Möglichkeit 1 - Eintrag in aliases

Öffnen Sie dazu die Datei /etc/aliases und tragen einen Alias für Ihren Benutzer ein. Alle Emails, die diesen Nutzer erreichen, werden ab sofort an den oder die festgelegten Benutzer verschickt:

/etc/aliases

...
phone: demon
phonepriv: demon, freundin, hund
...

Nach der Änderung von /etc/aliases sollten Sie auf keinen Fall das Kommando newaliases vergessen, da ansonsten Ihre Änderungen nicht berücksichtigt werden.
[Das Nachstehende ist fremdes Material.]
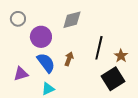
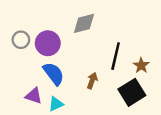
gray circle: (18, 19) -> (21, 40), moved
brown arrow: (69, 59) -> (92, 81), moved
purple triangle: (21, 74) -> (34, 96), moved, turned 35

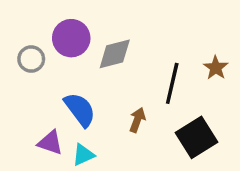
gray diamond: (84, 23) -> (115, 54), moved
purple circle: (48, 43) -> (71, 38), moved
brown star: (141, 65) -> (216, 68), moved

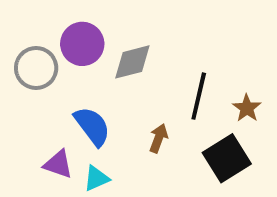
gray circle: (31, 59) -> (36, 68), size x1.4
brown star: (216, 68) -> (247, 108), moved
Möglichkeit 2 - Eintrag in .forward

Eine weitere Möglichkeit, alle Emails des Nutzers an andere Empfänger umzuleiten, stellt die .forward-Datei dar. Legen Sie eine solche Datei an, um eine Weiterleitung zu erreichen:

cd HEIMVERZEICHNIS_VON_PHONE
echo 'demon@localhost' > .forward

Möglichkeit 3 - Skript ändern

Nicht unerwähnt soll auch eine weitere Möglichkeit bleiben. Wie bereits besprochen, ist für die Versendung der Emails unser Skript »vboxmail« verantwortlich. Das Skript erhält als vierten Parameter beim Aufruf den Namen des Users, an den die neue Nachricht verschickt werden soll. Da das Skript als zweiten und dritten Parameter den Namen und die Nummer des Anrufers übermittelt bekommt, können Sie auch in »vboxmail« direkt Versandregeln erstellen. Erreicht Sie zum Beispiel eine Nachricht von einer bestimmten Nummer, können Sie den Namen des Empfängers ändern.
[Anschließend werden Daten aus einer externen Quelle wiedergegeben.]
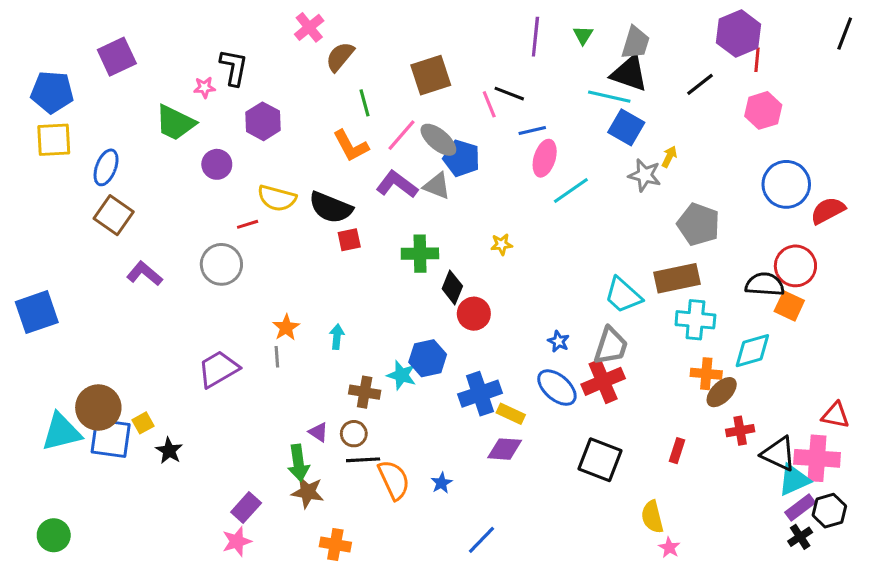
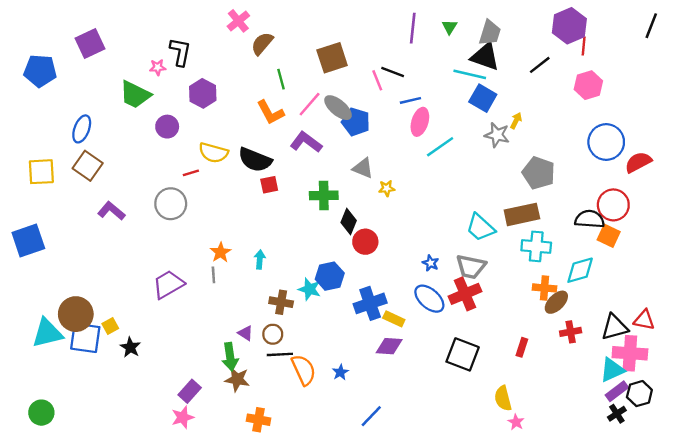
yellow square: (54, 140) -> (41, 172), moved
gray triangle: (437, 186) -> (363, 168), moved
gray trapezoid: (611, 346) -> (471, 267), turned 84
black triangle: (779, 454) -> (614, 327), moved, turned -40

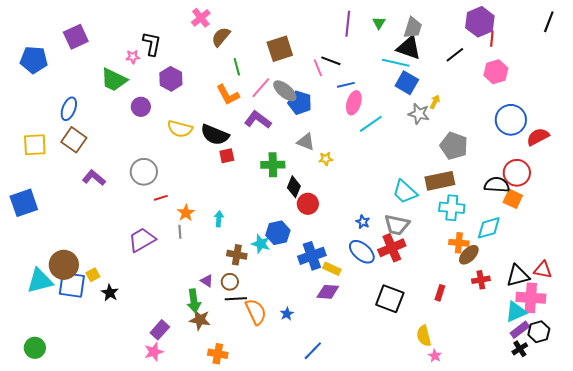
red line: (191, 173) -> (161, 198), moved

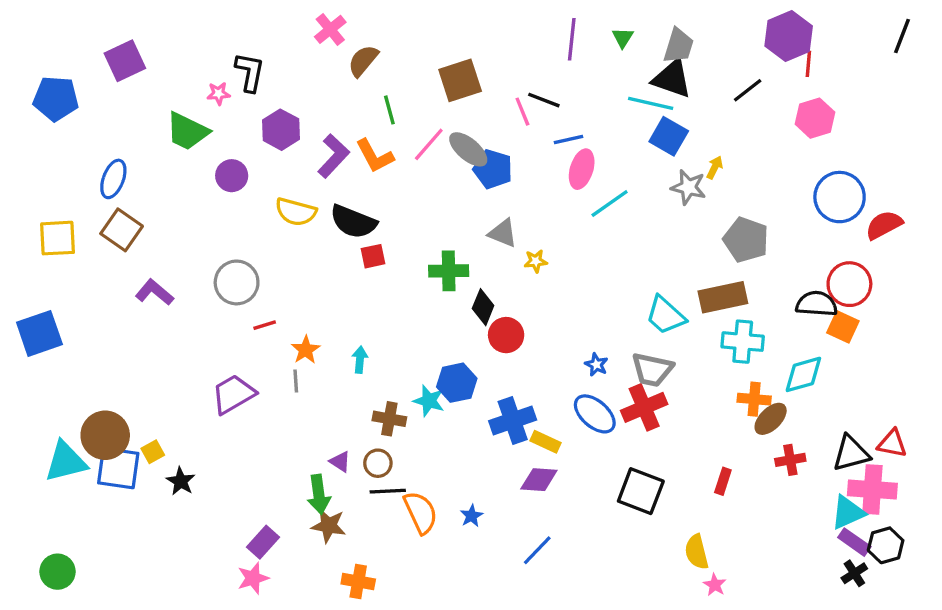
purple L-shape: (258, 120) -> (334, 156), moved, turned 96
purple rectangle: (520, 330) -> (854, 542), turned 72
blue line: (313, 351) -> (537, 550), moved

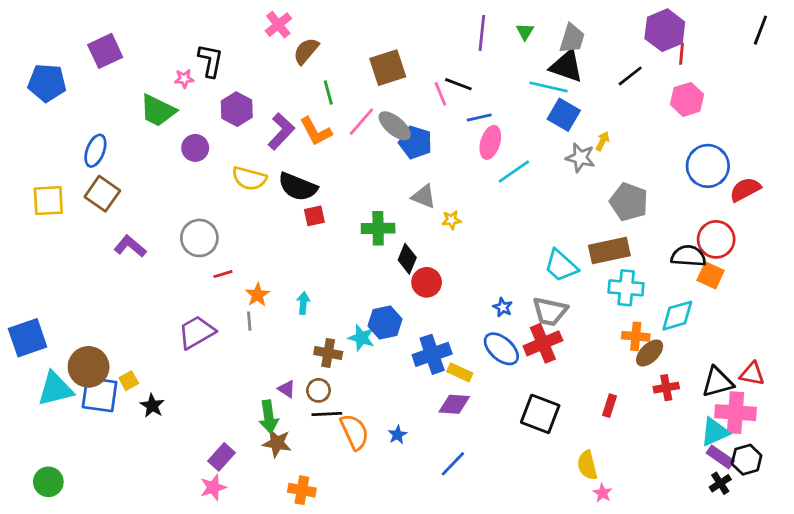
blue square: (39, 333) -> (28, 338), moved

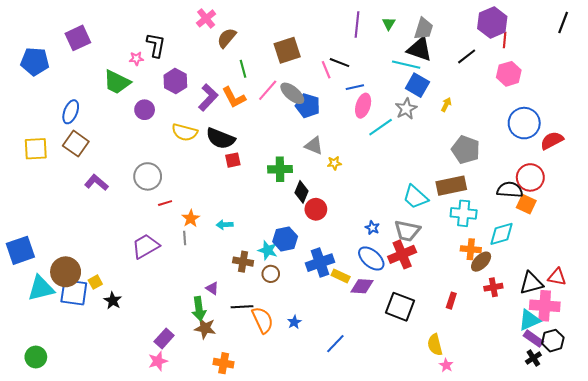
gray star: (580, 158) -> (406, 109), moved, turned 30
cyan arrow: (303, 303) -> (225, 225), turned -98
brown circle: (318, 390) -> (271, 274), moved
purple diamond: (454, 404) -> (362, 286), moved

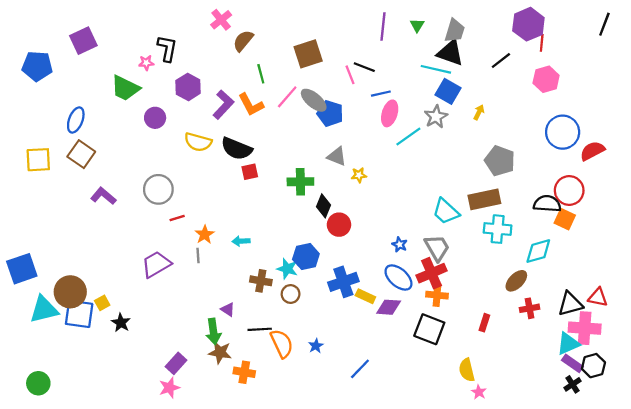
gray trapezoid: (407, 231) -> (437, 248), turned -132
orange cross: (471, 249) -> (437, 295), moved
orange cross: (224, 363) -> (244, 372), moved

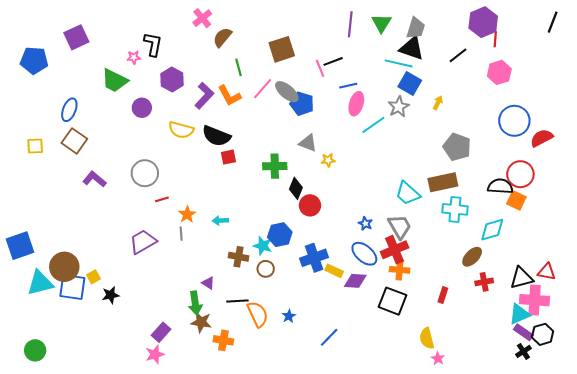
green triangle: (417, 25) -> (381, 23), size x1.5
black line: (364, 67) -> (333, 61), turned -42
yellow square: (38, 160) -> (35, 146), size x0.7
black star: (121, 323) -> (111, 295), turned 30

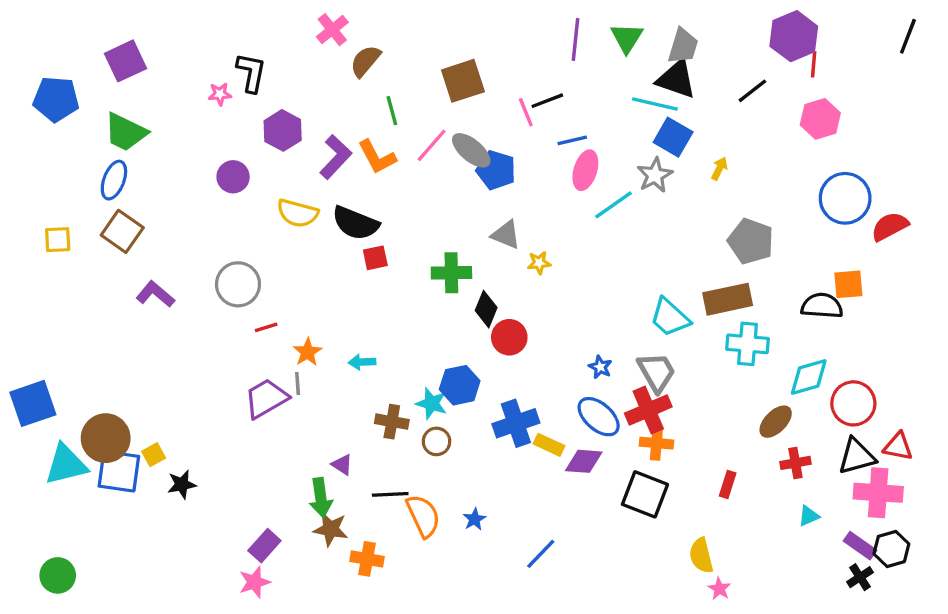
green trapezoid: (115, 81) -> (126, 132), moved
red circle: (520, 174) -> (853, 403), moved
orange square: (516, 200) -> (848, 284), moved, turned -30
purple trapezoid: (143, 242) -> (266, 398), moved
cyan triangle: (519, 314) -> (809, 516), moved, size x0.6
Anbei ein Codebeispiel, wie so etwas aussehen könnte:

[...]
LOCALPHONE="${5}"
+ if [ $CALLID == "123456" ]; then
+ MAILTO="neue_email"
+ fi
if ! [ -e "$BASETMP" ]; then
[...]

Eleganter würde so etwas natürlich mit entsprechenden Konfigurationsdateien funktionieren. Eine solche Beschreibung würde aber den Rahmen des Artikels sprengen und wir verzichten auf eine ausführliche Erklärung.

Nun können Sie sich wieder selbst anrufen. Ab sofort sollten Ihre Emails in deutscher Sprache sein und das Format der Nachricht Ihren Einstellungen ensprechen.